Pour autant – et c’est le deuxième point important de mon intervention – les contrats qui ont été négociés par d’autres dans des conditions financières qui sont parfois diversement commentées – c’est un euphémisme – incluent des clauses qui prévoient, pour faire court, qu’en cas de changement de la fiscalité, les compensations seraient apportées aux sociétés concessionnaires.

Bien sûr, comme toutes les clauses juridiques complexes, ceci peut être travaillé, contesté et contourné. Il n’empêche qu’en première analyse, cet amendement dont je comprends parfaitement le sens conduirait probablement de façon assez automatique à ce que les sociétés réclament les compensations prévues, notamment au travers des péages, si la fiscalité change et modifie leur profitabilité telle qu’elle résulte du contrat, même si cela sera contesté et qu’il faudra certainement plusieurs années pour que la question soit départagée devant diverses juridictions.
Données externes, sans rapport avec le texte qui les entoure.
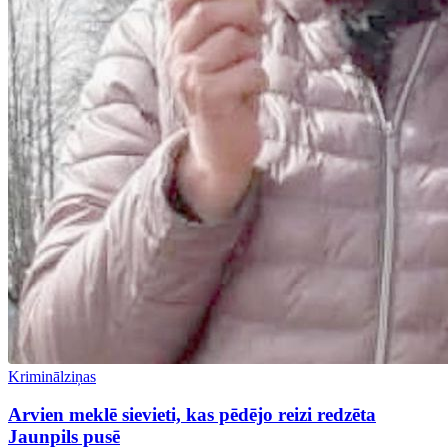
Kriminālziņas
Arvien meklē sievieti, kas pēdējo reizi redzēta
Jaunpils pusē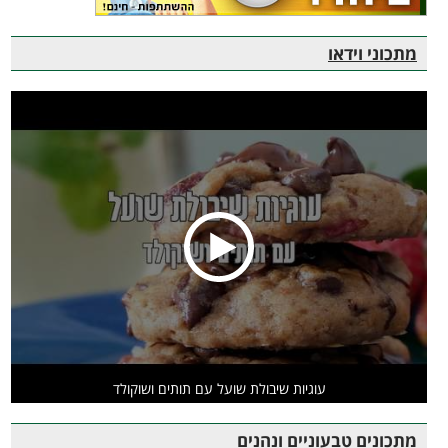
מתכוני וידאו
עוגיות שיבולת שועל עם תותים ושוקולד
מתכונים טבעוניים ונהנים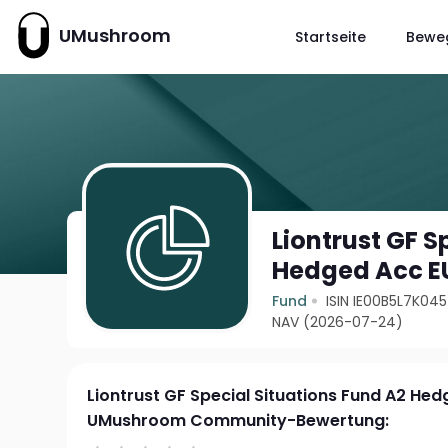
UMushroom
Startseite
Bewe
Liontrust GF S
Hedged Acc E
Fund
ISIN IE00B5L7K045
NAV (2026-07-24)
Liontrust GF Special Situations Fund A2 He
UMushroom Community-Bewertung: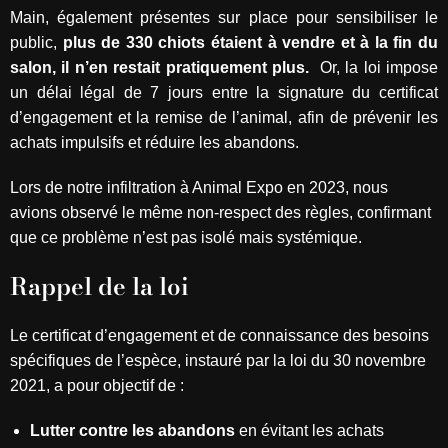
Main, également présentes sur place pour sensibiliser le
public,
plus de 330 chiots étaient à vendre et à la fin du
salon, il n’en restait pratiquement plus.
Or, la loi impose
un délai légal de 7 jours entre la signature du certificat
d’engagement et la remise de l’animal, afin de prévenir les
achats impulsifs et réduire les abandons.
Lors de notre infiltration à Animal Expo en 2023, nous
avions observé le même non-respect des règles, confirmant
que ce problème n’est pas isolé mais systémique.
Rappel de la loi
Le certificat d’engagement et de connaissance des besoins
spécifiques de l’espèce, instauré par la loi du 30 novembre
2021, a pour objectif de :
Lutter contre les abandons
en évitant les achats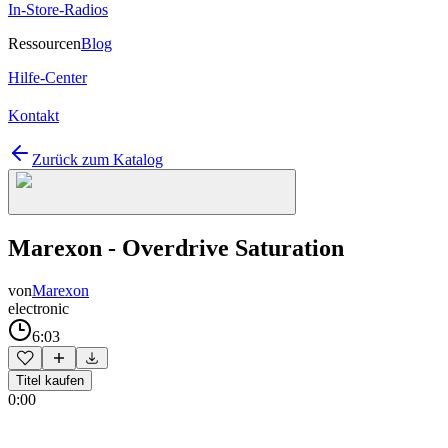
In-Store-Radios
Ressourcen
Blog
Hilfe-Center
Kontakt
Zurück zum Katalog
Marexon - Overdrive Saturation
von
Marexon
electronic
6:03
Titel kaufen
0:00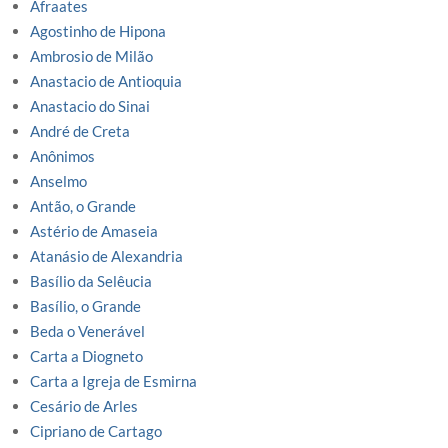
Afraates
Agostinho de Hipona
Ambrosio de Milão
Anastacio de Antioquia
Anastacio do Sinai
André de Creta
Anônimos
Anselmo
Antão, o Grande
Astério de Amaseia
Atanásio de Alexandria
Basílio da Selêucia
Basílio, o Grande
Beda o Venerável
Carta a Diogneto
Carta a Igreja de Esmirna
Cesário de Arles
Cipriano de Cartago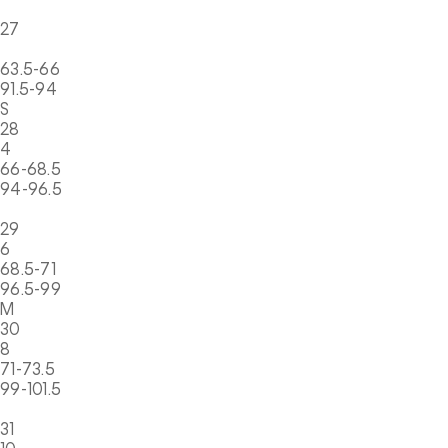
27
63.5-66
91.5-94
S
28
4
66-68.5
94-96.5
29
6
68.5-71
96.5-99
M
30
8
71-73.5
99-101.5
31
S’il n’y a pas de certitude, le risque existe.

Troisième point de mon intervention : le Gouvernement a clairement indiqué qu’il aurait un dialogue franc et vigoureux avec les sociétés concessionnaires d’autoroutes, pour employer des termes clairs. Ces discussions sont en cours. La première réunion a eu lieu il y a trois semaines ou un mois autour du Premier ministre lui-même, et j’y étais. La deuxième réunion a eu lieu cette semaine, mais j’ai tellement plaisir à être avec vous que je n’ai pas pu y assister. Ces discussions se poursuivent sous la conduite directe du Premier ministre. Nous sommes donc dans une phase de dialogue rigoureux et exigeant. Le Premier ministre s’est exprimé, et j’ai cru comprendre qu’il serait amené à le faire à nouveau assez rapidement, d’ici la fin de l’année, mais c’est à lui d’en décider en fonction de l’avancement des discussions.

Par ailleurs, votre assemblée, par l’intermédiaire d’un groupe de travail présidé par Jean-Paul Chanteguet a émis un certain nombre de propositions et de suggestions qui incluent celle que propose M. Faure, parmi d’autres pistes de travail. Cette proposition se chiffre à plusieurs centaines de millions, probablement moins puisque j’ai en mémoire que le fameux amendement qui prévoyait l’exonération était chiffré à 300 millions d’euros. Pour les sociétés concessionnaires, c’est à coup sûr un minorant de ce chiffre.

Mais le rapport de ce groupe de travail inclut d’autres dispositions qui vont jusqu’à la dénonciation de certains contrats et l’élaboration d’autres types de gestion et de prestations. Certains appellent cela une nationalisation, c’est probablement excessif. En tout cas, des dispositions sont en cours d’examen permettant d’adopter un autre modèle sur tout ou partie du réseau autoroutier.

Adopter aujourd’hui l’amendement qui nous est présenté priverait le Gouvernement d’un des éléments de la discussion, car cela reste un des éléments de la discussion, même s’il pourrait avoir des conséquences sur le tarif des péages s’il était adopté.

Je demande donc à ce que vous laissiez se poursuivre cette phase de dialogue – mais compte tenu de la réunion à laquelle j’ai assisté, le dialogue s’apparente à un monologue – et que vous fassiez confiance au Gouvernement. Avec l’ensemble des ministères concernés, nous allons intégrer le travail qui a été fait par Jean-Paul Chanteguet – vous imaginez bien que le secrétariat d’État au budget n’est pas le seul – en veillant à garantir les financements de l’Agence de financement des infrastructures de transport de France ainsi que les investissements, c’est un des points de la discussion.

Des projets ont été élaborés et acceptés par la Commission européenne prévoyant une prise en charge de certains investissements par les sociétés concessionnaires d’autoroutes, avec ou sans contrepartie, c’est également l’un des points de la discussion.

Il me semble donc complètement prématuré d’adopter aujourd’hui cet amendement. J’ai dit au tout début de mon propos combien j’en comprenais la pertinence, mais c’est une des armes dans la discussion exigeante que nous avons avec les sociétés concessionnaires d’autoroutes.